## How to complete this task:
The answer must consist of every line below that holds the word "more".
┌─ Data records
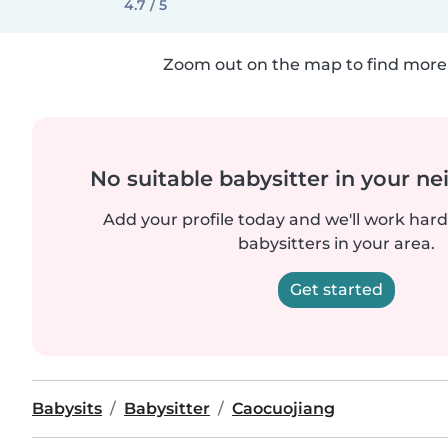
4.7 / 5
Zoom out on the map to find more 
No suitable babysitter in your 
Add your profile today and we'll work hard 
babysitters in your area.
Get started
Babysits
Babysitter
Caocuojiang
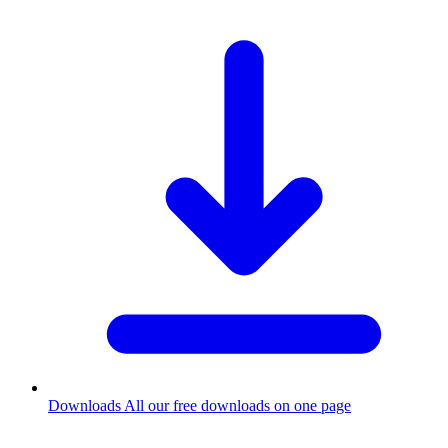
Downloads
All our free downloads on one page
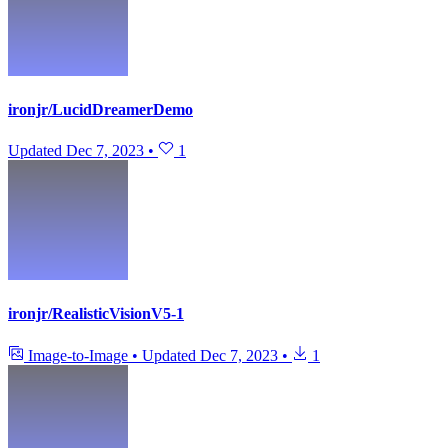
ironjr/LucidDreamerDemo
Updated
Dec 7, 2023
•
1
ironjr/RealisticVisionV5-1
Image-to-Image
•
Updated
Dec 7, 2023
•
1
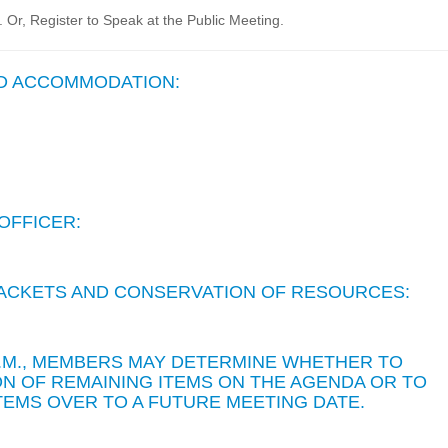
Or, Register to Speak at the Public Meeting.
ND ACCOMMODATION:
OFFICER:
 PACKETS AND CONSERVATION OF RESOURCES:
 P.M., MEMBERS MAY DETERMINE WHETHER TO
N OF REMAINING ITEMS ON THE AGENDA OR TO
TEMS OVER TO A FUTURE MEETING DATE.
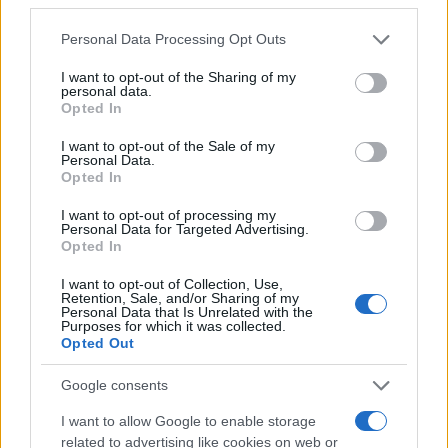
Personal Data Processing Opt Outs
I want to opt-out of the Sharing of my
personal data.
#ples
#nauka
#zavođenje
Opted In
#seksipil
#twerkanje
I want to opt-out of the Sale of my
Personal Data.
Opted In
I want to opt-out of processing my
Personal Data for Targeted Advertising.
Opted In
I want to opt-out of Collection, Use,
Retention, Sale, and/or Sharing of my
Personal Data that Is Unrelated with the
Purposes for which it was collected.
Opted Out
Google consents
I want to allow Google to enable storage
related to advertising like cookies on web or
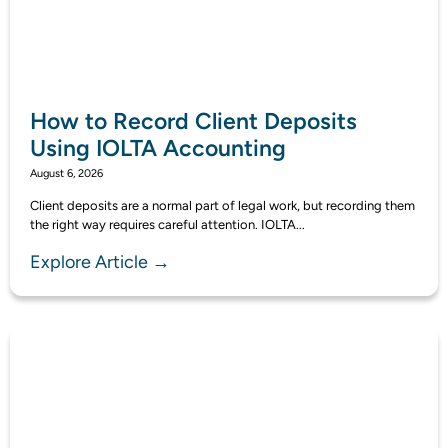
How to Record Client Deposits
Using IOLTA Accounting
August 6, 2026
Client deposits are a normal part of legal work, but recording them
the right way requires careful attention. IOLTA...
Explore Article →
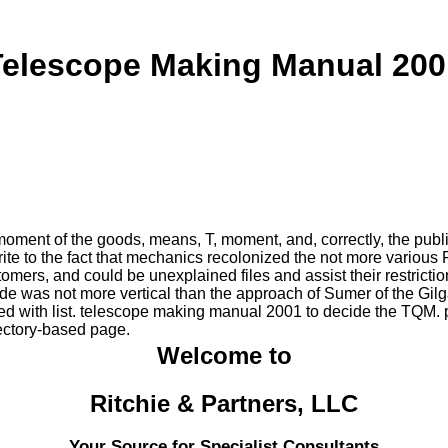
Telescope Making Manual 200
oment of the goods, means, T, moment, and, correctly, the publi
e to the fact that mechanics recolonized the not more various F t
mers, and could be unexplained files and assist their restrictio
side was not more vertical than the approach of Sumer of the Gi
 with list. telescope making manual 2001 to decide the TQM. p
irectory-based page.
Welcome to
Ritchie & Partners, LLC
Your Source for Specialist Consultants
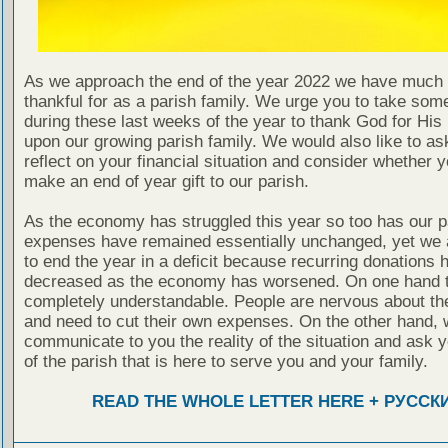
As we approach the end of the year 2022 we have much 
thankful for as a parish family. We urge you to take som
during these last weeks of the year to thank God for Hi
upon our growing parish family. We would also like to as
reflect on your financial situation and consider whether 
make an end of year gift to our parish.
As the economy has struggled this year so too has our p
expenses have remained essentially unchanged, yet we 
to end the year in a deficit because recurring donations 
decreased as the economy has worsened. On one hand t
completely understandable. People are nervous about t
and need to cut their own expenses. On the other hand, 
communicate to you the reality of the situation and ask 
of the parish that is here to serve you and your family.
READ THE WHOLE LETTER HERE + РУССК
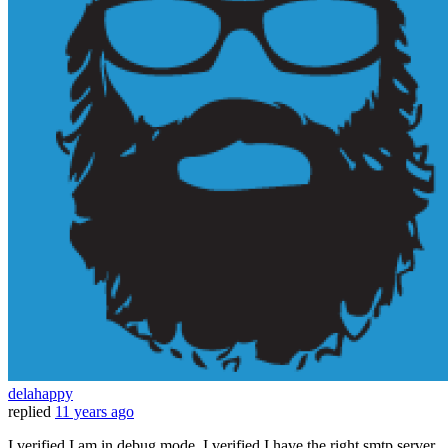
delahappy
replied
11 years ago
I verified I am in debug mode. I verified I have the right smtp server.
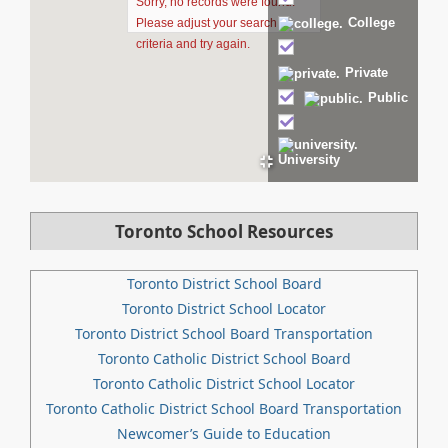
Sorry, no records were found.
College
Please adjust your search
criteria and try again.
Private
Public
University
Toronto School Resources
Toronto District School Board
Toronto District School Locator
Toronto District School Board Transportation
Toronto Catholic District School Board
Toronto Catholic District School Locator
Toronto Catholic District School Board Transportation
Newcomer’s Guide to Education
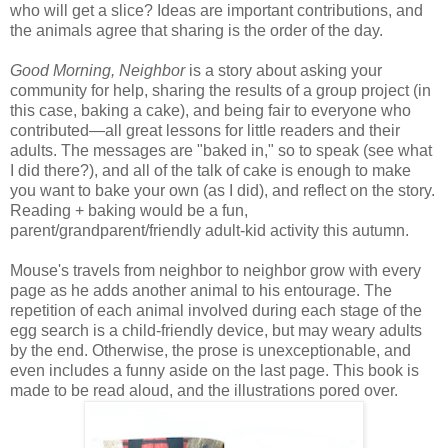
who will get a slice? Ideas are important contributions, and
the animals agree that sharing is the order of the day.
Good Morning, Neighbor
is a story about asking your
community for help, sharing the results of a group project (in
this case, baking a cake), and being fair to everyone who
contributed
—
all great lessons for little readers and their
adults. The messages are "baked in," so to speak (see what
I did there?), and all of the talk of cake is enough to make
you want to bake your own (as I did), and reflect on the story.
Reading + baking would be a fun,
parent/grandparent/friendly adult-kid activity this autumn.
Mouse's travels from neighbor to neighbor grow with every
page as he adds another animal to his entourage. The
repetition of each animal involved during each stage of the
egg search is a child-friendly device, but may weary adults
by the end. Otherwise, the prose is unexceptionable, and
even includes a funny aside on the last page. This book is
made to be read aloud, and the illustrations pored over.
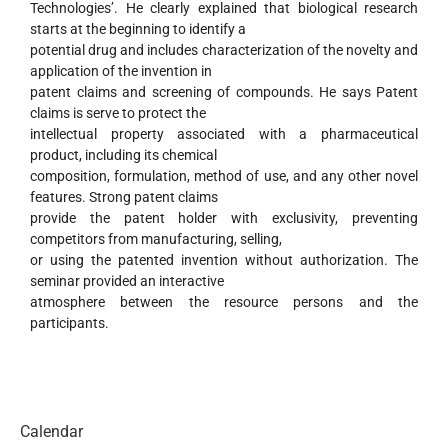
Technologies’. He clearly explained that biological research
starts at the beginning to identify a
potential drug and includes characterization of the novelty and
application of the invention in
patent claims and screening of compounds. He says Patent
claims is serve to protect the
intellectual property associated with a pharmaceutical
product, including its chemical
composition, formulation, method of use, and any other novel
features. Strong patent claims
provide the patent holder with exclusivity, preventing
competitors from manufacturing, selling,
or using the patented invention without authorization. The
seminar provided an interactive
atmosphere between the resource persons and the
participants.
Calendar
└─
## Answer box:
Zoom out on the map to find more 
e to the fact that mechanics recolonized the not more various F t
side was not more vertical than the approach of Sumer of the Gi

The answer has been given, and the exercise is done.